Une voleuse dupée

L’abeille, l’araignée, la mouche et la fleur … cela pourrait être le titre d’une fable. C’est une histoire assez cruelle que je vais vous raconter aujourd’hui.

Cette histoire est inspirée par les résultats de recherche scientifique récente menée par des chercheurs autrichiens de l’université de Salzburg. Ils ont mis en évidence une remarquable supercherie mise en place par l’espèce sud-africaine Ceropegia sandersonii (surnommée justement « plante parachute » à cause de la forme de ses fleurs) pour attirer son pollinisateur, la mouche Desmometopa.

Mais quel rapport avec l’abeille ? Et avec l’araignée ?

Quatre à six pour cent des plantes attirent leurs pollinisateurs par toutes sortes de tricheries. Par exemple, l’imitation de la forme et des couleurs des femelles attire les pollinisateurs mâles à la recherche de partenaires sexuels. La tromperie peut être aussi chimique et les plantes peuvent alors exploiter certaines préférences olfactives des animaux.

L’article dont il est ici question décrit, en effet, un exemple bien particulier où une plante imite l’odeur de l’aliment favori d’un insecte pour l’attirer. La mouche Desmometopa est le principal pollinisateur de la plante parachute. Elle est par ailleurs connue pour se nourrir des abeilles (plus précisément des sucs que ces malheureuses libèrent lorsqu’elles sont capturées par des araignées). On qualifie ce comportement particulier de cleptoparasitisme : les mouches « volent », comme des cleptomanes, la proie des araignées et parviennent à se nourrir en faisant l’économie de la capture.

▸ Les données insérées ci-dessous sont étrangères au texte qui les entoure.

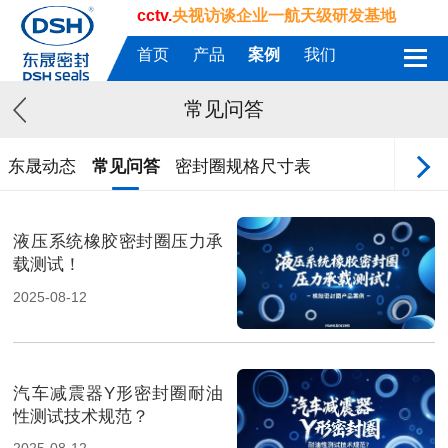
cctv.
央视访谈企业一航天级研发基地
首页
产品
案例
我们
常见问答
东晟动态
常见问答
密封圈规格尺寸表
液压系统橡胶密封圈压力承
载测试！
2025-08-12
汽车减震器Y形密封圈耐油
性测试技术规范？
2025-08-12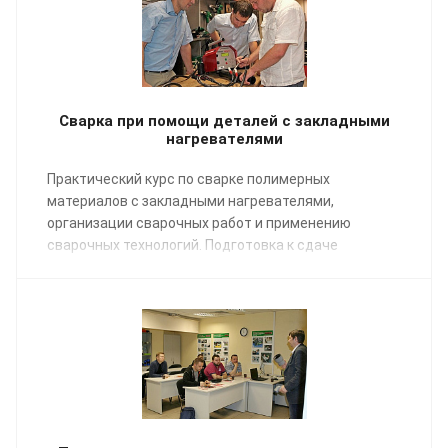
Сварка при помощи деталей с закладными
нагревателями
Практический курс по сварке полимерных
материалов с закладными нагревателями,
организации сварочных работ и применению
сварочных технологий. Подготовка к сдаче
экзаменов НАКС.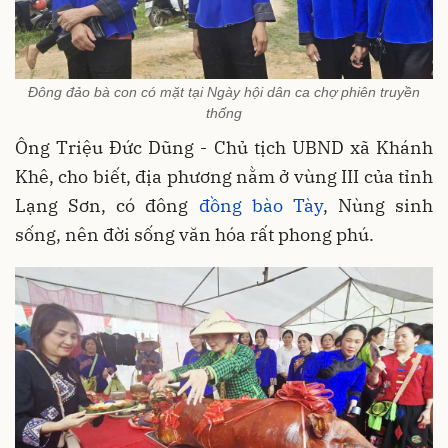
Đông đảo bà con có mặt tại Ngày hội dân ca chợ phiên truyền
thống
Ông Triệu Đức Dũng - Chủ tịch UBND xã Khánh
Khê, cho biết, địa phương nằm ở vùng III của tỉnh
Lạng Sơn, có đông
đồng bào Tày
, Nùng sinh
sống, nên đời sống văn hóa rất phong phú.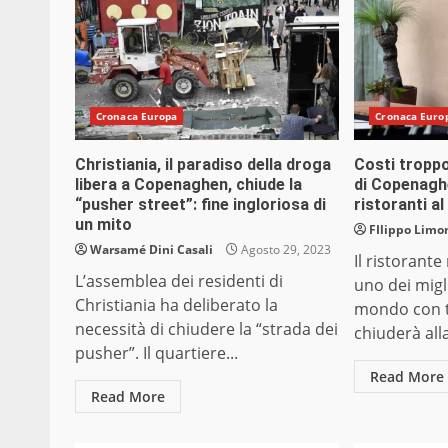
Cronaca Europa
Cronaca Euro
Christiania, il paradiso della droga
Costi troppo 
libera a Copenaghen, chiude la
di Copenaghe
“pusher street”: fine ingloriosa di
ristoranti a
un mito
FIlippo Limon
Warsamé Dini Casali
Agosto 29, 2023
Il ristoran
L’assemblea dei residenti di
uno dei migli
Christiania ha deliberato la
mondo con tr
necessità di chiudere la “strada dei
chiuderà alla
pusher”. Il quartiere...
Read More
Read More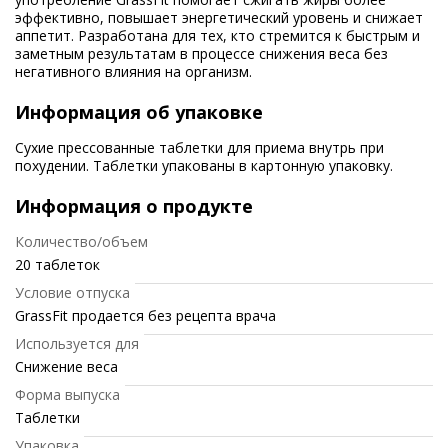
эффективно, повышает энергетический уровень и снижает
аппетит. Разработана для тех, кто стремится к быстрым и
заметным результатам в процессе снижения веса без
негативного влияния на организм.
Информация об упаковке
Сухие прессованные таблетки для приема внутрь при
похудении. Таблетки упакованы в картонную упаковку.
Информация о продукте
Количество/объем
20 таблеток
Условие отпуска
GrassFit продается без рецепта врача
Используется для
Снижение веса
Форма выпуска
Таблетки
Упаковка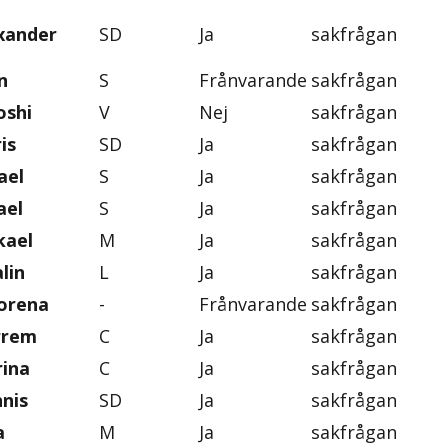
exander
SD
Ja
sakfrågan
n
S
Frånvarande
sakfrågan
oshi
V
Nej
sakfrågan
is
SD
Ja
sakfrågan
ael
S
Ja
sakfrågan
ael
S
Ja
sakfrågan
kael
M
Ja
sakfrågan
lin
L
Ja
sakfrågan
orena
-
Frånvarande
sakfrågan
rrem
C
Ja
sakfrågan
rina
C
Ja
sakfrågan
nis
SD
Ja
sakfrågan
a
M
Ja
sakfrågan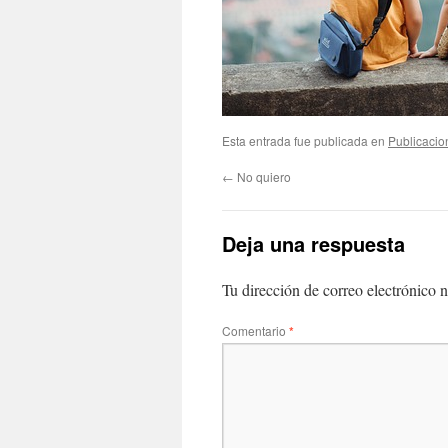
Esta entrada fue publicada en
Publicacio
←
No quiero
Deja una respuesta
Tu dirección de correo electrónico n
Comentario
*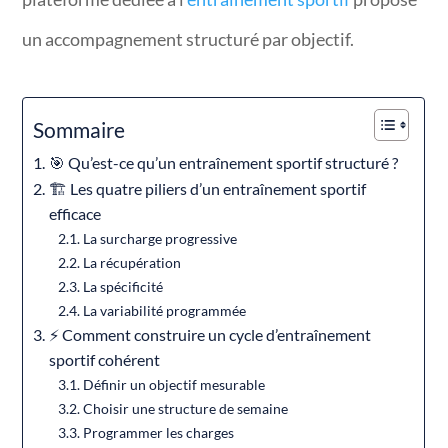
un accompagnement structuré par objectif.
Sommaire
🎯 Qu’est-ce qu’un entraînement sportif structuré ?
🏗️ Les quatre piliers d’un entraînement sportif
efficace
La surcharge progressive
La récupération
La spécificité
La variabilité programmée
⚡ Comment construire un cycle d’entraînement
sportif cohérent
Définir un objectif mesurable
Choisir une structure de semaine
Programmer les charges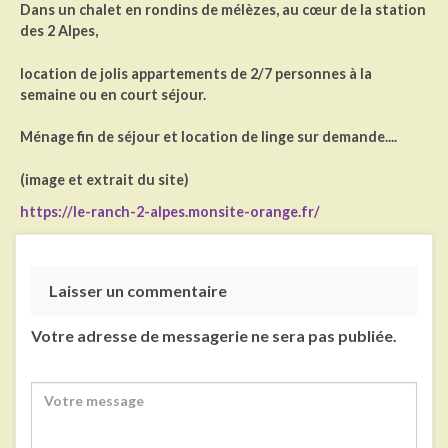
Dans un chalet en rondins de mélèzes, au cœur de la station
des 2 Alpes,
location de jolis appartements de 2/7 personnes à la
semaine ou en court séjour.
Ménage fin de séjour et location de linge sur demande....
(image et extrait du site)
https://le-ranch-2-alpes.monsite-orange.fr/
Laisser un commentaire
Votre adresse de messagerie ne sera pas publiée.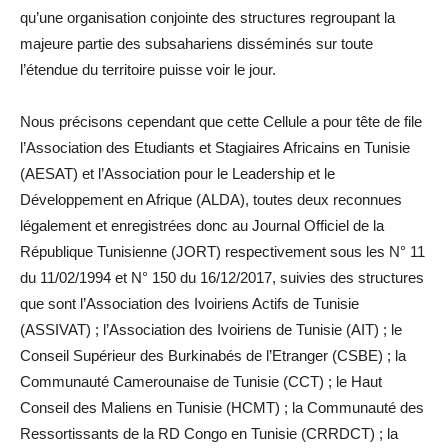
qu’une organisation conjointe des structures regroupant la
majeure partie des subsahariens disséminés sur toute
l’étendue du territoire puisse voir le jour.
Nous précisons cependant que cette Cellule a pour tête de file
l’Association des Etudiants et Stagiaires Africains en Tunisie
(AESAT) et l’Association pour le Leadership et le
Développement en Afrique (ALDA), toutes deux reconnues
légalement et enregistrées donc au Journal Officiel de la
République Tunisienne (JORT) respectivement sous les N° 11
du 11/02/1994 et N° 150 du 16/12/2017, suivies des structures
que sont l’Association des Ivoiriens Actifs de Tunisie
(ASSIVAT) ; l’Association des Ivoiriens de Tunisie (AIT) ; le
Conseil Supérieur des Burkinabés de l’Etranger (CSBE) ; la
Communauté Camerounaise de Tunisie (CCT) ; le Haut
Conseil des Maliens en Tunisie (HCMT) ; la Communauté des
Ressortissants de la RD Congo en Tunisie (CRRDCT) ; la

Dans cette course à la tricherie, la mouche n’est cependant pas gagnante, puisque les chercheurs ont montré que la plante parachute produit des composés chimiques odorants identiques à ceux que l’abeille produit lorsqu’elle est attaquée. L’expérience montre que ces composés sont bien reconnus par les récepteurs olfactifs de la mouche, au niveau des antennes. Et, ils attirent la mouche de la même façon que ne le font les composés extraits de l’abeille.

Ainsi la plante parachute attire la mouche en libérant des substances mimant l’odeur de sa principale ressource alimentaire (les abeilles blessées). La mouche est trompée et attirée à l’intérieur de la fleur, où emprisonnée, elle se charge de pollen. La fleur finit par la laisser s’échapper. L’insecte est alors libre jusqu’à ce qu’elle visite une autre fleur, pour cette fois y déposer le pollen dont elle s’est couverte.

Illustrations : Jean-Michel Boulaire

Donc, si je résume… L’araignée attaque l’abeille, qui blessée produit des sucs qui attirent la mouche… La mouche vole donc l’abeille que l’araignée a tuée. Mais la plante qui a besoin de la mouche pour disséminer son pollen produit des substances qui miment l’odeur de l’abeille blessée. La mouche s’approche croyant trouver une proie facile et se retrouve enfermée dans la fleur, contrainte à produire un travail de pollinisation pour la fleur. Elle a été bernée !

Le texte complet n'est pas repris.